I haven’t seen a Democratic attack on Bain phrased this crisply. Democrats attack Romney’s math on job creation and they are using Randy Johnson, who was laid off in Bain’s gutting of Ampad, as a spokesman. While it’s true that Bain laid people off, the fact that they did so doesn’t in itself make Bain a bad business. Good companies sometimes lay people off. Newt’s attack has more bite because he’s putting Bain in the same boat as the rest of the hated Wall Streeters who almost took this country to ruin and haven’t been punished for their actions.
If Democrats can make this connection, which seems to be an obvious one, they can harness some of the anger that remains over the mortgage crisis and the resulting Great Recession. I might have missed it, but I don’t see that happening. I wonder if it’s because Democrats are afraid of offending deep-pocket Wall Street donors, or because they are afraid of being cast as socialists, or simply because they’re generally inept. But so far, Newt is doing a better job than the DNC.

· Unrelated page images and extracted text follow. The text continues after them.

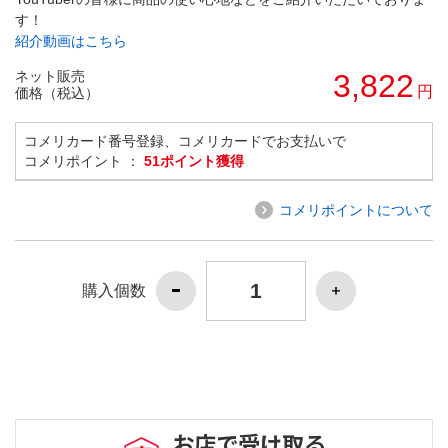
す！
紹介動画はこちら
ネット販売
3,822
円
価格（税込）
コメリカード番号登録、コメリカードでお支払いで
コメリポイント ：
51ポイント獲得
コメリポイントについて
購入個数
お店で受け取る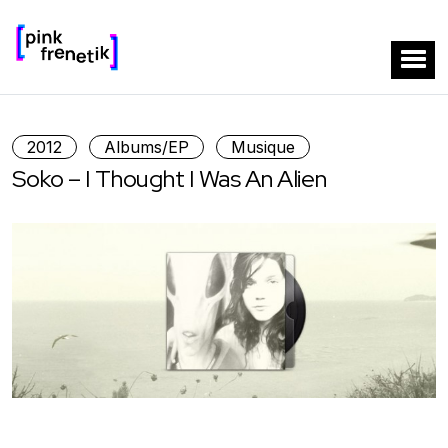
2012
Albums/EP
Musique
Soko – I Thought I Was An Alien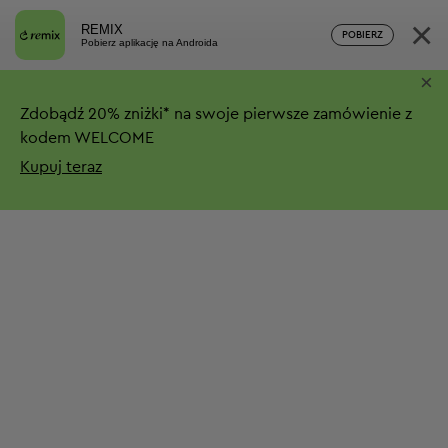
×
REMIX
POBIERZ
Pobierz aplikację na Androida
×
Zdobądź
20%
zniżki*
na swoje pierwsze zamówienie z
kodem WELCOME
Kupuj teraz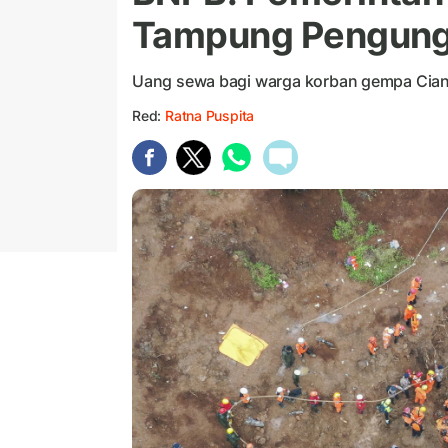
Tampung Pengung
Uang sewa bagi warga korban gempa Cian
Red:
Ratna Puspita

Wow, that's kind of the heart of the matter, isn't it?

Romney is incredibly vulnerable in the general election in two ways.  First, he is just not very likable.  He's not genuine.  I would even argue he has no integrity.  Not in the sense of he's a liar and a cheat, but that he lacks the integrity that allows you to be genuine, to be who you are, to be the same person regardless of the situation and who you are talking to.

Second, Bain Capital is just the perfect example of the financialization of America's economy.  This guy is the living embodiment of what #OWS was yelling about.  And while #OWS eventually got smeared by the drum circles and the anarchists, the basic message found real resonance with Americans, because the average American looks at the last four years and sees a system that rewards the rich and punishes everyone else.

Maybe it's just that Newt knows better than anyone how to stick the knife in, but that last line about free markets versus predatory capitalism... Man, that's brilliant.  Succinct and believable precisely because it comes from a Republican.  Maybe Obama has more trouble leveling that line of attack because he's been attacked for four years as being a "Socialist," but if this becomes the narrative, Romney is doomed.

Calvin Coolidge, that most conservative of Presidents, said that, "A man who builds a factory builds a temple."  What do we say about the man who shutters that factory and lays off the workers?  What do we say about the money changer in the temple?